### Directions for this task
Across the listing below, count every line where the string "Notion" appears, then give only the count.

### Data to examine
=-=-=

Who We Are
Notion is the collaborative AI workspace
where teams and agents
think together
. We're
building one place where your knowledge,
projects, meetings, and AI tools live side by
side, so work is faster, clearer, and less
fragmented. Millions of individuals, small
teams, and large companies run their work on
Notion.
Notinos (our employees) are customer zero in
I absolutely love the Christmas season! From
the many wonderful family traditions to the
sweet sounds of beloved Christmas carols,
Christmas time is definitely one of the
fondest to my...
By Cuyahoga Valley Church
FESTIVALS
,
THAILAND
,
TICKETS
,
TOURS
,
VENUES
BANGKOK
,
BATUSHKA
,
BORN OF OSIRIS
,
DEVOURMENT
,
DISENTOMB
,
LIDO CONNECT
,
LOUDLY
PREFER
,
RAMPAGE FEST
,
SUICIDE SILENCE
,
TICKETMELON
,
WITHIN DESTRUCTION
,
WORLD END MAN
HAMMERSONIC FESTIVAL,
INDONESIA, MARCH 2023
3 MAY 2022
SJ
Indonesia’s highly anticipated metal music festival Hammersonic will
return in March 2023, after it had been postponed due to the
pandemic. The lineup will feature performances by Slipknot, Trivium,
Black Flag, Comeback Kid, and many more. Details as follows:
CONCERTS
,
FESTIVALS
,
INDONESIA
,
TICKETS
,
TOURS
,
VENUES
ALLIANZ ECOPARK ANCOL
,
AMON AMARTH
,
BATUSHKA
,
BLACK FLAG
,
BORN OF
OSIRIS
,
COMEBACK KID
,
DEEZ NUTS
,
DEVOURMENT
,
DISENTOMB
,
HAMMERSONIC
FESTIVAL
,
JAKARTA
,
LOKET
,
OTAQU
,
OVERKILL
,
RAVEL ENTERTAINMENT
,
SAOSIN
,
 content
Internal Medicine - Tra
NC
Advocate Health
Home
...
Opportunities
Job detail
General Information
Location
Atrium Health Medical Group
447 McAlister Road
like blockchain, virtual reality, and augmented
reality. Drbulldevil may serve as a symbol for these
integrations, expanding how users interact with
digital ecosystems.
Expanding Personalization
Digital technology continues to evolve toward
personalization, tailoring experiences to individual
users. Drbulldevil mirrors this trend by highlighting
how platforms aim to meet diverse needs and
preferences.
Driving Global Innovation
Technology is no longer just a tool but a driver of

=-=-=

### Answer
2